**Data records**:
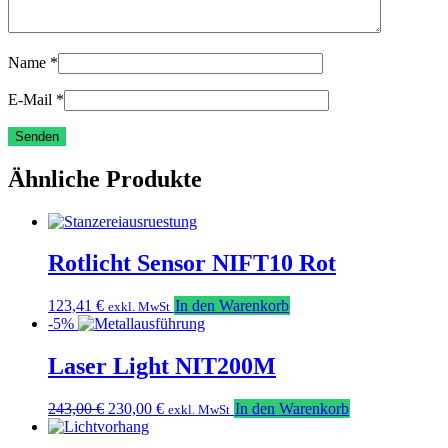
Name
*
E-Mail
*
Ähnliche Produkte
Rotlicht Sensor NIFT10 Rot
123,41
€
In den Warenkorb
exkl. MwSt
-5%
Laser Light NIT200M
Ursprünglicher
Aktueller
243,00
€
230,00
€
In den Warenkorb
exkl. MwSt
Preis
Preis
war:
ist:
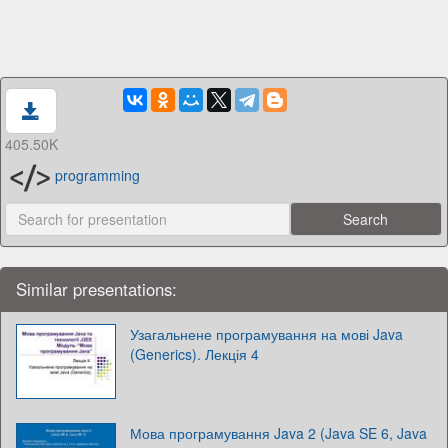
405.50K
programming
Similar presentations:
Узагальнене програмування на мові Java
(Generics). Лекція 4
Мова програмування Java 2 (Java SE 6, Java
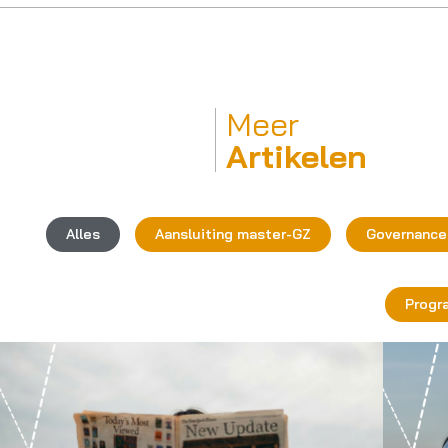
Meer
Artikelen
Alles
Aansluiting master-GZ
Governance
Progr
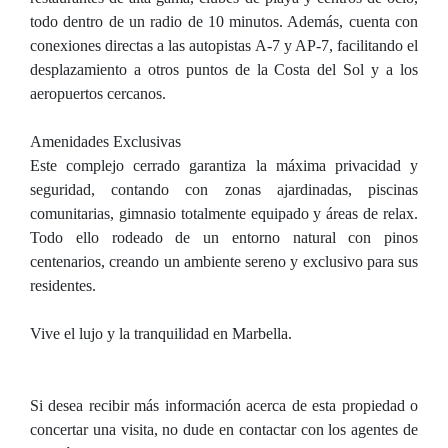
todo dentro de un radio de 10 minutos. Además, cuenta con
conexiones directas a las autopistas A-7 y AP-7, facilitando el
desplazamiento a otros puntos de la Costa del Sol y a los
aeropuertos cercanos.
Amenidades Exclusivas
Este complejo cerrado garantiza la máxima privacidad y
seguridad, contando con zonas ajardinadas, piscinas
comunitarias, gimnasio totalmente equipado y áreas de relax.
Todo ello rodeado de un entorno natural con pinos
centenarios, creando un ambiente sereno y exclusivo para sus
residentes.
Vive el lujo y la tranquilidad en Marbella.
Si desea recibir más información acerca de esta propiedad o
concertar una visita, no dude en contactar con los agentes de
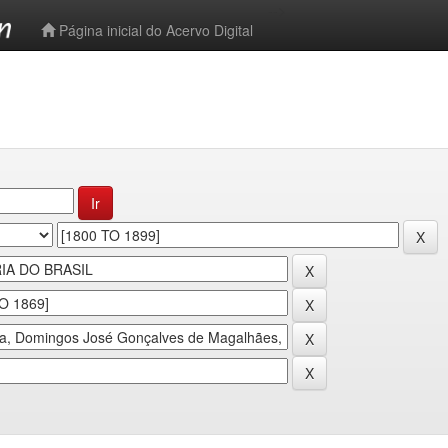
-->
Página inicial do Acervo Digital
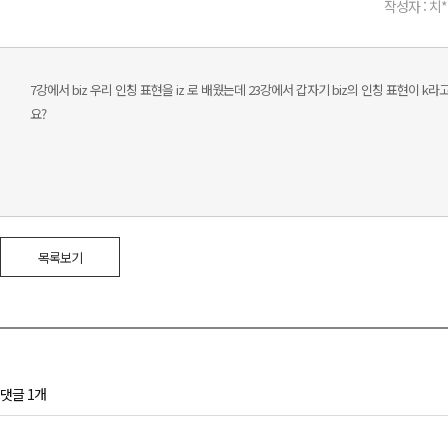
작성자 : 치*
7강에서 biz 우리 인칭 표현을 iz 로 배웠는데 23강에서 갑자기 biz의 인칭 표현이 
요?
목록보기
댓글 1개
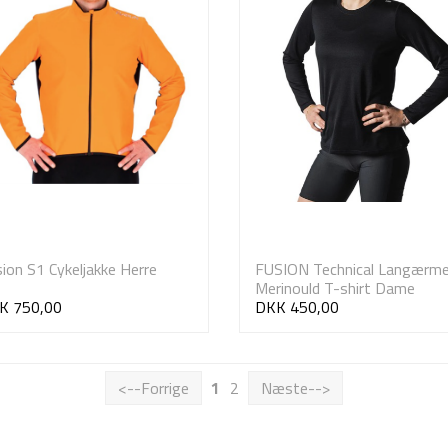
ion S1 Cykeljakke Herre
FUSION Technical Langærm
Merinould T-shirt Dame
K 750,00
DKK 450,00
<--Forrige
1
2
Næste-->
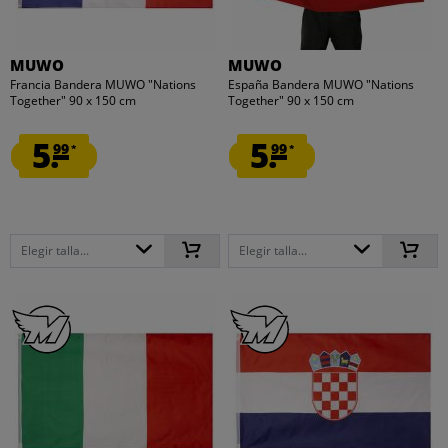
MUWO
MUWO
Francia Bandera MUWO "Nations
España Bandera MUWO "Nations
Together" 90 x 150 cm
Together" 90 x 150 cm
5.
5.
99
99
*
*
Elegir talla...
Elegir talla...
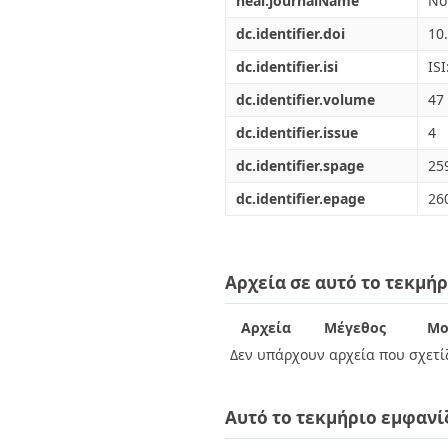
heal.journalName
No
dc.identifier.doi
10
dc.identifier.isi
IS
dc.identifier.volume
47
dc.identifier.issue
4
dc.identifier.spage
25
dc.identifier.epage
26
Αρχεία σε αυτό το τεκμήρ
Αρχεία
Μέγεθος
Μο
Δεν υπάρχουν αρχεία που σχετίζ
Αυτό το τεκμήριο εμφανί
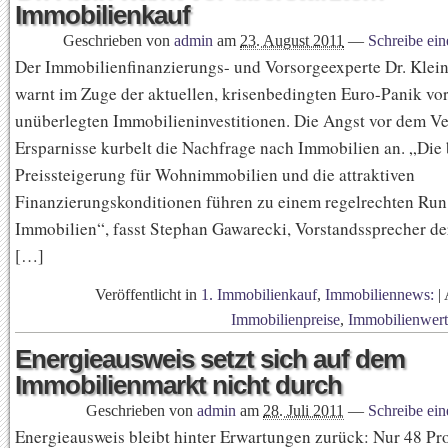
Immobilienkauf
Geschrieben von
admin
am
23. August 2011
—
Schreibe ei
Der Immobilienfinanzierungs- und Vorsorgeexperte Dr. Klei
warnt im Zuge der aktuellen, krisenbedingten Euro-Panik vo
unüberlegten Immobilieninvestitionen. Die Angst vor dem Ve
Ersparnisse kurbelt die Nachfrage nach Immobilien an. „Die
Preissteigerung für Wohnimmobilien und die attraktiven
Finanzierungskonditionen führen zu einem regelrechten Run
Immobilien“, fasst Stephan Gawarecki, Vorstandssprecher der
[…]
Veröffentlicht in
1. Immobilienkauf
,
Immobiliennews:
|
Immobilienpreise
,
Immobilienwert
Energieausweis setzt sich auf dem
Immobilienmarkt nicht durch
Geschrieben von
admin
am
28. Juli 2011
—
Schreibe ei
Energieausweis bleibt hinter Erwartungen zurück: Nur 48 Pr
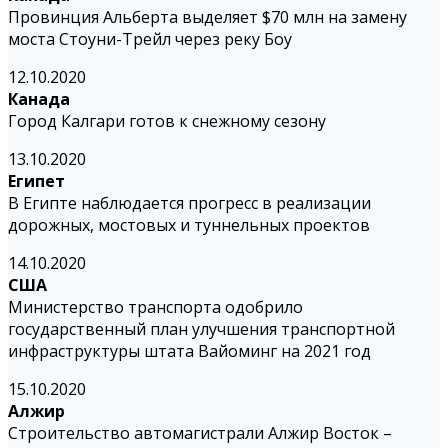
Провинция Альберта выделяет $70 млн на замену
моста Стоуни-Трейл через реку Боу
12.10.2020
Канада
Город Калгари готов к снежному сезону
13.10.2020
Египет
В Египте наблюдается прогресс в реализации
дорожных, мостовых и туннельных проектов
14.10.2020
США
Министерство транспорта одобрило
государственный план улучшения транспортной
инфраструктуры штата Вайоминг на 2021 год
15.10.2020
Алжир
Строительство автомагистрали Алжир Восток –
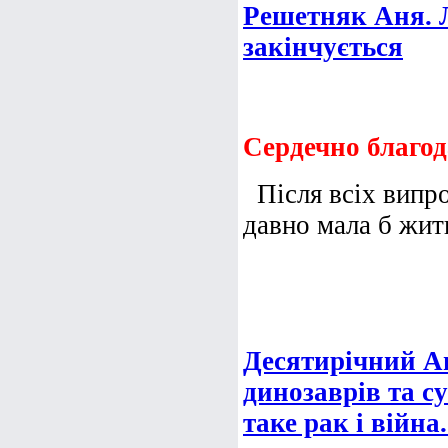
Решетняк Аня. Л
закінчується
Сердечно благод
Після всіх випро
давно мала б жити
Десятирічний Ан
динозаврів та суз
таке рак і війн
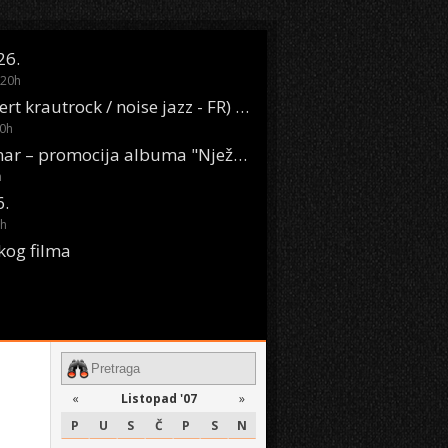
26.
20
h
Oasis Boom (desert krautrock / noise jazz - FR) @ KONTEJNER
0
h
KSET50: Sara Renar – promocija albuma "Nježne riječi" @ Močvara
h
6.
h
kog filma
«
Listopad '07
»
P
U
S
Č
P
S
N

**Task objective**: When printing the entries, leave out the images and keep everything else exact.

**Answer for the task**:
Name
*
E-Mail
*
Ähnliche Produkte
Rotlicht Sensor NIFT10 Rot
123,41
€
In den Warenkorb
exkl. MwSt
-5%
Laser Light NIT200M
Ursprünglicher
Aktueller
243,00
€
230,00
€
In den Warenkorb
exkl. MwSt
Preis
Preis
war:
ist:
405.50K
programming
Similar presentations:
Узагальнене програмування на мові Java
(Generics). Лекція 4
Мова програмування Java 2 (Java SE 6, Java
Meer
Artikelen
Alles
Aansluiting master-GZ
Governance
Progr
todo dentro de un radio de 10 minutos. Además, cuenta con
conexiones directas a las autopistas A-7 y AP-7, facilitando el
desplazamiento a otros puntos de la Costa del Sol y a los
aeropuertos cercanos.
Amenidades Exclusivas
Este complejo cerrado garantiza la máxima privacidad y
seguridad, contando con zonas ajardinadas, piscinas
comunitarias, gimnasio totalmente equipado y áreas de relax.
Todo ello rodeado de un entorno natural con pinos
centenarios, creando un ambiente sereno y exclusivo para sus
residentes.
Vive el lujo y la tranquilidad en Marbella.
Si desea recibir más información acerca de esta propiedad o
concertar una visita, no dude en contactar con los agentes de
-->
Página inicial do Acervo Digital
작성자 : 치*
7강에서 biz 우리 인칭 표현을 iz 로 배웠는데 23강에서 갑자기 biz의 인칭 표현이 
요?
목록보기
댓글 1개
ion S1 Cykeljakke Herre
FUSION Technical Langærm
Merinould T-shirt Dame
K 750,00
DKK 450,00
<--Forrige
1
2
Næste-->
MUWO
MUWO
Francia Bandera MUWO "Nations
España Bandera MUWO "Nations
Together" 90 x 150 cm
Together" 90 x 150 cm
5.
5.
99
99
*
*
Elegir talla...
Elegir talla...
heal.journalName
No
dc.identifier.doi
10
dc.identifier.isi
IS
dc.identifier.volume
47
dc.identifier.issue
4
dc.identifier.spage
25
dc.identifier.epage
26
Αρχεία σε αυτό το τεκμήρ
Αρχεία
Μέγεθος
Μο
Δεν υπάρχουν αρχεία που σχετίζ
Αυτό το τεκμήριο εμφανί
Immobilienkauf
Geschrieben von
admin
am
23. August 2011
—
Schreibe ei
Der Immobilienfinanzierungs- und Vorsorgeexperte Dr. Klei
warnt im Zuge der aktuellen, krisenbedingten Euro-Panik vo
unüberlegten Immobilieninvestitionen. Die Angst vor dem Ve
Ersparnisse kurbelt die Nachfrage nach Immobilien an. „Die
Preissteigerung für Wohnimmobilien und die attraktiven
Finanzierungskonditionen führen zu einem regelrechten Run
Immobilien“, fasst Stephan Gawarecki, Vorstandssprecher der
[…]
Veröffentlicht in
1. Immobilienkauf
,
Immobiliennews:
|
Immobilienpreise
,
Immobilienwert
Energieausweis setzt sich auf dem
Immobilienmarkt nicht durch
Geschrieben von
admin
am
28. Juli 2011
—
Schreibe ei
Energieausweis bleibt hinter Erwartungen zurück: Nur 48 Pr
Провинция Альберта выделяет $70 млн на замену
моста Стоуни-Трейл через реку Боу
12.10.2020
Канада
Город Калгари готов к снежному сезону
13.10.2020
Египет
В Египте наблюдается прогресс в реализации
дорожных, мостовых и туннельных проектов
14.10.2020
США
Министерство транспорта одобрило
государственный план улучшения транспортной
инфраструктуры штата Вайоминг на 2021 год
15.10.2020
Алжир
Строительство автомагистрали Алжир Восток –
Решетняк Аня. Л
закінчується
Сердечно благод
Після всіх випро
давно мала б жити
Десятирічний Ан
динозаврів та суз
таке рак і війн
26.
20
h
Oasis Boom (desert krautrock / noise jazz - FR) @ KONTEJNER
0
h
KSET50: Sara Renar – promocija albuma "Nježne riječi" @ Močvara
h
6.
h
kog filma
«
Listopad '07
»
P
U
S
Č
P
S
N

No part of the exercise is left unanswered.